Answer the question from both a **systems programming** perspective (how data gets to disk at the OS level) and a **Java concurrency** perspective (how to make the component thread-safe and correct under concurrent access).
### Requirements
- Multiple threads or requests may try to store files concurrently (for different paths, and potentially the same path if a client retries).
- Once the server responds "success" to a client, the file should be durably stored (i.e., not lost on a normal crash or restart).
- Partially written or corrupted files should not be visible to readers.
- The design should be reasonably efficient for large files and high concurrency.
### Tasks
1. **Explain how writing a file to disk works at a high level**:
- What happens when an application writes to a file (user space → kernel → disk)?
- What is the role of OS buffers, page cache, and system calls like `fsync`/`fdatasync`?
2. **Design a thread-safe file storage component in Java** that exposes an API such as:
- `storeFile(userId, fileId, InputStream data)`
which writes the file’s content to a specific path on disk.
In your design, cover:
- How you handle multiple threads storing different files concurrently.
- How you handle the case where multiple threads might (intentionally or accidentally) write to the **same** file path.
- How you avoid interleaved writes and corrupted files.
3. **Durability and atomicity**:
- How do you ensure that, after the server returns success, the data is safely on disk (or at least on a journaling filesystem so it is recoverable)?
- How do you prevent partially written files from appearing if a crash occurs mid-write (for example, by using a temporary file and atomic rename)?
4. **Error handling and retries**:
- How do you handle I/O errors (disk full, permission issues, transient failures)?
- How do you make the API idempotent so that if a client retries the upload, you don’t end up with a corrupted or duplicated file?
5. **Performance considerations**:
- How would you use buffering, streaming, and possibly NIO to efficiently handle large files and high concurrency?
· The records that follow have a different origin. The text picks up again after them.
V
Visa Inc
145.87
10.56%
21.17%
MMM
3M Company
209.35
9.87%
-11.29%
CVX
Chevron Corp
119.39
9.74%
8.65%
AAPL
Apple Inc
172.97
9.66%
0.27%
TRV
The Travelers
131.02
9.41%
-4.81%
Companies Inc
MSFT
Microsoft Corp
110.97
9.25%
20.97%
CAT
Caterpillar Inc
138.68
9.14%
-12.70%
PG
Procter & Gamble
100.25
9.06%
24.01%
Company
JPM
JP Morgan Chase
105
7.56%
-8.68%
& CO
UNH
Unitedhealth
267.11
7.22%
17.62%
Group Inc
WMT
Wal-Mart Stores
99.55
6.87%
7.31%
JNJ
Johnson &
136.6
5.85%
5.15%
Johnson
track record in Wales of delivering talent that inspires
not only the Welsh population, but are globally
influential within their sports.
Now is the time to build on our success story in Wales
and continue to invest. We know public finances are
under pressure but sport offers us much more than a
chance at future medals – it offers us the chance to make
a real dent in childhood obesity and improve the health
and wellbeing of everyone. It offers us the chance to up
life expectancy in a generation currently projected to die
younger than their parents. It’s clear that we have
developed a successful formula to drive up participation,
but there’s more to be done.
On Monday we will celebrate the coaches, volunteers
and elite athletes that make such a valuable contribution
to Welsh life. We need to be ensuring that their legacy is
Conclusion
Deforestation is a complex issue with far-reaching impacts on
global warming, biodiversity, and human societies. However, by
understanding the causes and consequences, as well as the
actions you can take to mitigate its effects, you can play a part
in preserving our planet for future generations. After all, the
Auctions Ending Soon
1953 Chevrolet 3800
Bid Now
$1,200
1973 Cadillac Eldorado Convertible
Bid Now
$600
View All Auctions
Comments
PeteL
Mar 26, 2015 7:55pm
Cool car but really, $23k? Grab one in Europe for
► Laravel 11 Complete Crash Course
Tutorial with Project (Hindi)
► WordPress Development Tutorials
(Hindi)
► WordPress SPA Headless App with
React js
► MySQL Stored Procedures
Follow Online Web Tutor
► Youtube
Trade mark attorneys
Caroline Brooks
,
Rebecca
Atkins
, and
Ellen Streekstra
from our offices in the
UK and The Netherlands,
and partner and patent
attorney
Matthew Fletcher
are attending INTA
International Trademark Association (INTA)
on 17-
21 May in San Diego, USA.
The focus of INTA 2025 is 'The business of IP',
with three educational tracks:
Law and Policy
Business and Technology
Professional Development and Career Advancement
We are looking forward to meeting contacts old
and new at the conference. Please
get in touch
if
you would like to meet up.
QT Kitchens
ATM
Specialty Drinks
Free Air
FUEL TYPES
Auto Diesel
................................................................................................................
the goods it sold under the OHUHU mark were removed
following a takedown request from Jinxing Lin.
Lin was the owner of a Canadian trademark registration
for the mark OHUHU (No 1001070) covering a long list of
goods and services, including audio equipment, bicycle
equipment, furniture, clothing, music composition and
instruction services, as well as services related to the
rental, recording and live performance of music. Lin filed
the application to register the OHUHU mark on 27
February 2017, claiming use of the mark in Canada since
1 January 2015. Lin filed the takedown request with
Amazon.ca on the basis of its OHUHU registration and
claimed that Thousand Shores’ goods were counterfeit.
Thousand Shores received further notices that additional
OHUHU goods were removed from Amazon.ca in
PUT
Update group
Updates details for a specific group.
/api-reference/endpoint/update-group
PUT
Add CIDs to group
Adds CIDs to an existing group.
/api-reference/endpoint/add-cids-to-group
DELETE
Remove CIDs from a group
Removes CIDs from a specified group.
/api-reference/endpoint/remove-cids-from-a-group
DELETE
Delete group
- What trade-offs do you make between strict durability (frequent `fsync`) and throughput?
Describe your design and reasoning step-by-step, focusing on correctness, concurrency control, and practical implementation strategies.
Quick Answer: This question evaluates systems programming concepts (OS I/O, page cache, fsync semantics) and Java concurrency mechanisms (thread-safety, synchronization, atomicity) for safely writing files under concurrent access.